■ Problem requirements:
From the first line of the entries down to the line with "- zajęte są", write out every line exactly; that last line counts, but pictures do not.

○ ○ ○

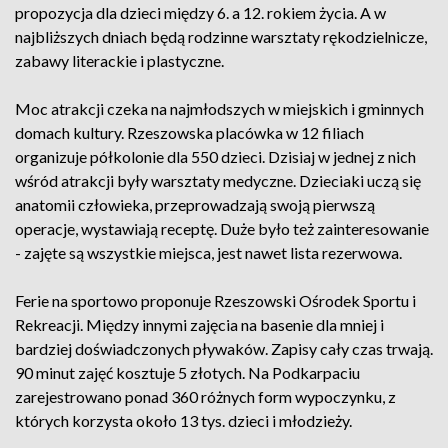
propozycja dla dzieci między 6. a 12. rokiem życia. A w
najbliższych dniach będą rodzinne warsztaty rękodzielnicze,
zabawy literackie i plastyczne.
Moc atrakcji czeka na najmłodszych w miejskich i gminnych
domach kultury. Rzeszowska placówka w 12 filiach
organizuje półkolonie dla 550 dzieci. Dzisiaj w jednej z nich
wśród atrakcji były warsztaty medyczne. Dzieciaki uczą się
anatomii człowieka, przeprowadzają swoją pierwszą
operacje, wystawiają receptę. Duże było też zainteresowanie
- zajęte są wszystkie miejsca, jest nawet lista rezerwowa.
Ferie na sportowo proponuje Rzeszowski Ośrodek Sportu i
Rekreacji. Między innymi zajęcia na basenie dla mniej i
bardziej doświadczonych pływaków. Zapisy cały czas trwają.
90 minut zajęć kosztuje 5 złotych. Na Podkarpaciu
zarejestrowano ponad 360 różnych form wypoczynku, z
których korzysta około 13 tys. dzieci i młodzieży.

○ ○ ○

■ Exercise result:
propozycja dla dzieci między 6. a 12. rokiem życia. A w
najbliższych dniach będą rodzinne warsztaty rękodzielnicze,
zabawy literackie i plastyczne.
Moc atrakcji czeka na najmłodszych w miejskich i gminnych
domach kultury. Rzeszowska placówka w 12 filiach
organizuje półkolonie dla 550 dzieci. Dzisiaj w jednej z nich
wśród atrakcji były warsztaty medyczne. Dzieciaki uczą się
anatomii człowieka, przeprowadzają swoją pierwszą
operacje, wystawiają receptę. Duże było też zainteresowanie
- zajęte są wszystkie miejsca, jest nawet lista rezerwowa.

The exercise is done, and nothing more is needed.